Our management had a retreat – C-Level, Sr VP’s, VP’s, Directors from all over the world gathered for a weeklong brainstorming.

Standard issue at check in for each attendee – black turtleneck and jeans. So they could all dress like Steve Jobs and “think out of the box.”

I could only think of what Steve Jobs might say if a bunch of software engineers brought him this very same complex, comprehensive monster of an ERP system and said – “Let’s take this to market.”

I imagine he would have laughed in their faces and told them the product was maybe half finished, now go back and make it simple to use, intuitive and easy and then come back and show it to him.

Since none of our management were Mac users, I doubt the irony of the moment was apparent.

Game On

ERP will always be complex – that’s the only way to handle so many different business issues in so many different business environments.

Several ERP vendors have started using iPads as remote input devices and iPhones as remote communications devices – the beginning for the post-PC world in Enterprise Software. And while ERP  still maintains it’s complexity, the individual user experience is getting easier, more intuitive and quicker to implement. 

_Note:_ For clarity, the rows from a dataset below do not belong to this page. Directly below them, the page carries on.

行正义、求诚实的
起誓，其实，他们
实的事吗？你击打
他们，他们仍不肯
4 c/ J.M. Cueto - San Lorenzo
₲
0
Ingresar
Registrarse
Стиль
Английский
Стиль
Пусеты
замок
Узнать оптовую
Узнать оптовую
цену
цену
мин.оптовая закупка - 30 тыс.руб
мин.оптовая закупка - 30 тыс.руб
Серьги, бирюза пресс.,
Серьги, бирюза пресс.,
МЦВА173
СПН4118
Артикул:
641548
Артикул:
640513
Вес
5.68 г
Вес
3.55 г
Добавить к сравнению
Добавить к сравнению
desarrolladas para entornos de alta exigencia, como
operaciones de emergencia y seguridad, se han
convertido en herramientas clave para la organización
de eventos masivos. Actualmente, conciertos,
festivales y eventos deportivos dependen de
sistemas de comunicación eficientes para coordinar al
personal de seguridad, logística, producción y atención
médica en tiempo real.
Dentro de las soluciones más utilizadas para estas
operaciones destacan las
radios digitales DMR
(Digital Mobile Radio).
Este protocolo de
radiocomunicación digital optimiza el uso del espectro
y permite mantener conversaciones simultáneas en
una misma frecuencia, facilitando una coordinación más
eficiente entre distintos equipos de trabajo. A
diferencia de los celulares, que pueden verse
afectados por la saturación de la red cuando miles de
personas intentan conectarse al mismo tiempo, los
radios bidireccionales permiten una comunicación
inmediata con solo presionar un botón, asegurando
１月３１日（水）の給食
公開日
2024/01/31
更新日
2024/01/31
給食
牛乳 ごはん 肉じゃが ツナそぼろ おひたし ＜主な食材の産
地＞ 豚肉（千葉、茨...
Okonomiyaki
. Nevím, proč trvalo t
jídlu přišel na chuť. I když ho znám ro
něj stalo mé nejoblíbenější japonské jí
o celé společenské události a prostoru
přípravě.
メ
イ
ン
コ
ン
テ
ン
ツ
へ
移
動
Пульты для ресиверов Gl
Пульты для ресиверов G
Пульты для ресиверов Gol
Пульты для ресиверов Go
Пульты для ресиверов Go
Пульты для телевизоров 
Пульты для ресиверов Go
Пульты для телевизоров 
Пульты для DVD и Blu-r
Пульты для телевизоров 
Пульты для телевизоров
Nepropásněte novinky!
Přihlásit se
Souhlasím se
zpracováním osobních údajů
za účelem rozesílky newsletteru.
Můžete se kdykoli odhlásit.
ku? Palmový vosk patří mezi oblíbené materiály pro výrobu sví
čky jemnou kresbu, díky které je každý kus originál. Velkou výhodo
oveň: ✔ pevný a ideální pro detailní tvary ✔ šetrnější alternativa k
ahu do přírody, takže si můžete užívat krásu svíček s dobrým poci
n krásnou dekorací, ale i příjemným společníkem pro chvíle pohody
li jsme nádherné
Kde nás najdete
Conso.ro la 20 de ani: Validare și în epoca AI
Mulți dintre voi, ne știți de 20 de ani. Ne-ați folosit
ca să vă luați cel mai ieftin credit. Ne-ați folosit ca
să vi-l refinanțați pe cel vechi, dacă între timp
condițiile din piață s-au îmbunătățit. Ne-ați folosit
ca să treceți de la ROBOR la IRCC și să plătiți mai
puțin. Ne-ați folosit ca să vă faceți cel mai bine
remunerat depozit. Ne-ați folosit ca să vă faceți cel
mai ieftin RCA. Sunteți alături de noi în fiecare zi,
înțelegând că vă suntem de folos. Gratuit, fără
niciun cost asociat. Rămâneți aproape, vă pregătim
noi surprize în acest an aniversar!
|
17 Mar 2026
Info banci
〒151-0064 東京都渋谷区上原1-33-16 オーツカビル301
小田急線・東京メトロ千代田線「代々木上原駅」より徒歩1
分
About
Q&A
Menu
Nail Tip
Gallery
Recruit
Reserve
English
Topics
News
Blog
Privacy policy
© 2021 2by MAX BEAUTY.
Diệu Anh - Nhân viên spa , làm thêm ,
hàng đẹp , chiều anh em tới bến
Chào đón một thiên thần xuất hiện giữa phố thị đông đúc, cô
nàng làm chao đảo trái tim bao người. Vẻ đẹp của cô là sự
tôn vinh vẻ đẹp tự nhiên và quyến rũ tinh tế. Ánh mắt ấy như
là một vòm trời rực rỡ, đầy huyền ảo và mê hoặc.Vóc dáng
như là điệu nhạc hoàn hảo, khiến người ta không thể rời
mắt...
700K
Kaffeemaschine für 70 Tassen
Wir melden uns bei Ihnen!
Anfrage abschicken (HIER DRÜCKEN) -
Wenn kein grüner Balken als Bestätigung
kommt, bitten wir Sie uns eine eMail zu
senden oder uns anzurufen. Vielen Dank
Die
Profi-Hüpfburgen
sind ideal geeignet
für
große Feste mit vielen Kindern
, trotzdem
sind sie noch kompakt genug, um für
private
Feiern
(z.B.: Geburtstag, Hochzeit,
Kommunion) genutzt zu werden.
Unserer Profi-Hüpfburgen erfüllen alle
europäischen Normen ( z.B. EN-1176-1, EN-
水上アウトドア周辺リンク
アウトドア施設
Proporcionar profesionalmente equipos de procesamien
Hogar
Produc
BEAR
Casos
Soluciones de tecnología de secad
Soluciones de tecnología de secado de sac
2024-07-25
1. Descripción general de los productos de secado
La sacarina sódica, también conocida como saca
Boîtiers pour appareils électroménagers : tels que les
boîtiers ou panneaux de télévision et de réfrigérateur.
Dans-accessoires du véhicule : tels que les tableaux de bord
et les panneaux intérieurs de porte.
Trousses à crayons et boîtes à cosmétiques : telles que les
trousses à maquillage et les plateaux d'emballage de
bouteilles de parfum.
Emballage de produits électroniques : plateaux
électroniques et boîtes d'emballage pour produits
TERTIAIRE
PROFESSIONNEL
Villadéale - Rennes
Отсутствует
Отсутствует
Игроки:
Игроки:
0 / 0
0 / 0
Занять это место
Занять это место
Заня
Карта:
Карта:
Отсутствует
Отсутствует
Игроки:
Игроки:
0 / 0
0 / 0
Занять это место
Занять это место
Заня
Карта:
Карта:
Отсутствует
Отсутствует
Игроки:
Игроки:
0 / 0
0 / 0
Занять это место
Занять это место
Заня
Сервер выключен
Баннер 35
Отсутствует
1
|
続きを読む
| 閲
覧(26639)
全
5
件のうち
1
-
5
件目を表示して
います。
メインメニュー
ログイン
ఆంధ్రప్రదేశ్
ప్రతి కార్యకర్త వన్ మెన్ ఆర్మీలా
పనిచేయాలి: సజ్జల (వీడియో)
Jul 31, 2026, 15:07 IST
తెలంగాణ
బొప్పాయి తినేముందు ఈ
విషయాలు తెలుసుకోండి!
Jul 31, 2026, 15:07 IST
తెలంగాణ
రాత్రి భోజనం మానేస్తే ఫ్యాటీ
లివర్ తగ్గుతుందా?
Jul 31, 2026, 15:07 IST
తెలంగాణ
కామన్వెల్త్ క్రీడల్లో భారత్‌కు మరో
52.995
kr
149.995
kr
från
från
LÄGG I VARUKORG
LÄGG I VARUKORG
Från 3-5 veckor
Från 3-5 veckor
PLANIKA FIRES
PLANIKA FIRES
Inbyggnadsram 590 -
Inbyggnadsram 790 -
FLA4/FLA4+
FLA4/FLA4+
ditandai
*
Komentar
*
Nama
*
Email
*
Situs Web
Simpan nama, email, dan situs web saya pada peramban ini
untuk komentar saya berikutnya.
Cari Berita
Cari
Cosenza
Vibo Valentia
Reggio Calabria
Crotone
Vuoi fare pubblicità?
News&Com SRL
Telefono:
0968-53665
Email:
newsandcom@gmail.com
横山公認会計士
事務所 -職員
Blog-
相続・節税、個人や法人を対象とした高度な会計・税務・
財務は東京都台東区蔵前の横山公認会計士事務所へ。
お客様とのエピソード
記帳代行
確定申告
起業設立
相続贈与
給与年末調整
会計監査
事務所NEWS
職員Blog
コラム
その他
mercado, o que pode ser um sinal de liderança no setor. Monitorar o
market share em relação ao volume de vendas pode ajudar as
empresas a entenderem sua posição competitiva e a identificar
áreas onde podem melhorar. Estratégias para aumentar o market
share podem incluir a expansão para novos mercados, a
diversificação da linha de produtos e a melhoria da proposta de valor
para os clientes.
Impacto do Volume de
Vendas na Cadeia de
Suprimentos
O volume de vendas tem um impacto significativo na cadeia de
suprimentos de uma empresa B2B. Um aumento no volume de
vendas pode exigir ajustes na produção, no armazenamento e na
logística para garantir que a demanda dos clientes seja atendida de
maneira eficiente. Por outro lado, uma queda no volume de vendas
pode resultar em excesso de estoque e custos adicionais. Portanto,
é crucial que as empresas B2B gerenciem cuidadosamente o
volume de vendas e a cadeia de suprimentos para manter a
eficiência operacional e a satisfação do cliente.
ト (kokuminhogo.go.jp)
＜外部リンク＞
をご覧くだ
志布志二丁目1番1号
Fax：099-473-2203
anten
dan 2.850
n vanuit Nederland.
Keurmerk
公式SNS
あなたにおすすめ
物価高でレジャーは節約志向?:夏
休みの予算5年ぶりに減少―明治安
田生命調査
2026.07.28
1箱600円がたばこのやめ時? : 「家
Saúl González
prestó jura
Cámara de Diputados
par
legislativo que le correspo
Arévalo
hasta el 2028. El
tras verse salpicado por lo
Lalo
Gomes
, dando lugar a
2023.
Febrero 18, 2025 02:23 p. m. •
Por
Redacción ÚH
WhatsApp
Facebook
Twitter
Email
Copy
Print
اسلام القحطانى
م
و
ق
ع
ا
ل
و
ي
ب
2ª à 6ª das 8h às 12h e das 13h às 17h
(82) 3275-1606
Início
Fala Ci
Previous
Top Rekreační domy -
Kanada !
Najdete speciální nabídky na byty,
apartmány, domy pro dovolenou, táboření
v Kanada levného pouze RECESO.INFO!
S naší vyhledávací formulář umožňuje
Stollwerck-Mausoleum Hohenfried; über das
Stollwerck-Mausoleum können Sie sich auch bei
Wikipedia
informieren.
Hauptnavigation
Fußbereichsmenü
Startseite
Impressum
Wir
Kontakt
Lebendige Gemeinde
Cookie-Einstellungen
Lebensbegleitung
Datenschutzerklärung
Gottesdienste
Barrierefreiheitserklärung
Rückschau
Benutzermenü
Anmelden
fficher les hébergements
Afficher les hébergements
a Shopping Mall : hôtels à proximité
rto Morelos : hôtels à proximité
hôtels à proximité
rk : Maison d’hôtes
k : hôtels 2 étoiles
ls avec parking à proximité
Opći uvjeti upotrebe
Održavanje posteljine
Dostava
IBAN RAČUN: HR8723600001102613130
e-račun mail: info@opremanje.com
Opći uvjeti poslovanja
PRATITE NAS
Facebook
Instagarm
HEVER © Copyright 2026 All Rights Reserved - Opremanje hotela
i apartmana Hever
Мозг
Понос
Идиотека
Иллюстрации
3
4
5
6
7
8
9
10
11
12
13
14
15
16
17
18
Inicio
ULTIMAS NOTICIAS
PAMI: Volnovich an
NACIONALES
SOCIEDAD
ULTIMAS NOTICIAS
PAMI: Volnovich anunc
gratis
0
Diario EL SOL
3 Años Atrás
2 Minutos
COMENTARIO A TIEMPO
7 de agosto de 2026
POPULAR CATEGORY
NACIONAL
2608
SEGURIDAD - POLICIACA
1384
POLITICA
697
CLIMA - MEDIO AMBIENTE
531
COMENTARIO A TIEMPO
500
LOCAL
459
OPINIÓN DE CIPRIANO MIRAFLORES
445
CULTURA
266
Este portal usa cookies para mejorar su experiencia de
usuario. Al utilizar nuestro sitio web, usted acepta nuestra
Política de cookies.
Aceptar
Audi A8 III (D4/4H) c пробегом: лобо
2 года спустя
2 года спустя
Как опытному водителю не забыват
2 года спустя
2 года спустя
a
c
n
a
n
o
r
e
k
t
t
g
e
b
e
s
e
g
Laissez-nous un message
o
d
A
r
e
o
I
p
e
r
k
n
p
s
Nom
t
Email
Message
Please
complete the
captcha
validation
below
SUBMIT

Watching ERP sales become commoditized over the past few years and companies become less and less eager to upgrade for the sake of minor technological advances, I’m convinced the next big winner in the ERP space will come from whoever embraces the post-PC environment and takes the complexity beneath the covers making the end product something that’s quick to implement, intuitively configurable and something that  ‘just works.’